*** GIVEN RECORDS Section Begins ***
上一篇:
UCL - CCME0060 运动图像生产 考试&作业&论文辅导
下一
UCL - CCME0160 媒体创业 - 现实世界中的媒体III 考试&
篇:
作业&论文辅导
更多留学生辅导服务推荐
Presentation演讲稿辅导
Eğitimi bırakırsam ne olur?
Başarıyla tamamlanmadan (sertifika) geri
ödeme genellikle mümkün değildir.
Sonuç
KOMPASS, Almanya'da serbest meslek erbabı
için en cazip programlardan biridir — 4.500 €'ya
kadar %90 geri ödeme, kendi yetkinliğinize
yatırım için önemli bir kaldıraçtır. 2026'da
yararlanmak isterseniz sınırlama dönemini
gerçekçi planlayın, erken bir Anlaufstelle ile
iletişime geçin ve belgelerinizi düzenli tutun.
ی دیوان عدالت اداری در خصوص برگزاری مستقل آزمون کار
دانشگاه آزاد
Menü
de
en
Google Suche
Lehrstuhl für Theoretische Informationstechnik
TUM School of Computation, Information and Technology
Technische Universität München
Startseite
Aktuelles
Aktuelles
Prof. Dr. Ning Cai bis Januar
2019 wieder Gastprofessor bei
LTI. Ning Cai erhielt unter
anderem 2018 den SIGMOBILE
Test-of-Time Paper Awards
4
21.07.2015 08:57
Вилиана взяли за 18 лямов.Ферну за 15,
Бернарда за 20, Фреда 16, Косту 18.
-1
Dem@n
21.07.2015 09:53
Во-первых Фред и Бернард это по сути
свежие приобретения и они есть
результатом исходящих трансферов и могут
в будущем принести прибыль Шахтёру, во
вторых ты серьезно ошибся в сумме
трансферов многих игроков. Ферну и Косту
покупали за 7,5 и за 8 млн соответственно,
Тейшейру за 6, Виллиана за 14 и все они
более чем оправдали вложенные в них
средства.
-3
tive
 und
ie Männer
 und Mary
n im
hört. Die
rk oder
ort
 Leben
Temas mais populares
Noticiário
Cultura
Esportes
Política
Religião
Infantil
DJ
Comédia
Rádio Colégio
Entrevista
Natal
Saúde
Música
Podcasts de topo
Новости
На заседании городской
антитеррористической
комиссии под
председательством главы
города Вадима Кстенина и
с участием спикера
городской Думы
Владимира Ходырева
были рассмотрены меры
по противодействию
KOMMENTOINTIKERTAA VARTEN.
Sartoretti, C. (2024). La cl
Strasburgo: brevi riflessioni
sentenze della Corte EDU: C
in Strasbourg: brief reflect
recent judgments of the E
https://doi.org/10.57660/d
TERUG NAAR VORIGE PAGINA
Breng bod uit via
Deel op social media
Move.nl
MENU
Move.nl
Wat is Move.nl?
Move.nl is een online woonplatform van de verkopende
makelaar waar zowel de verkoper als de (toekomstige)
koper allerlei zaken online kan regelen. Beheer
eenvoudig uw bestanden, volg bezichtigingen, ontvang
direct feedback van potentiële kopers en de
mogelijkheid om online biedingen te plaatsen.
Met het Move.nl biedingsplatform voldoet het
*** GIVEN RECORDS Section Ends ***
**ASSIGNMENT**
Gather each line of the listing that holds the string "geri".

**RESPONSE TO THIS EXERCISE**
Başarıyla tamamlanmadan (sertifika) geri
kadar %90 geri ödeme, kendi yetkinliğinize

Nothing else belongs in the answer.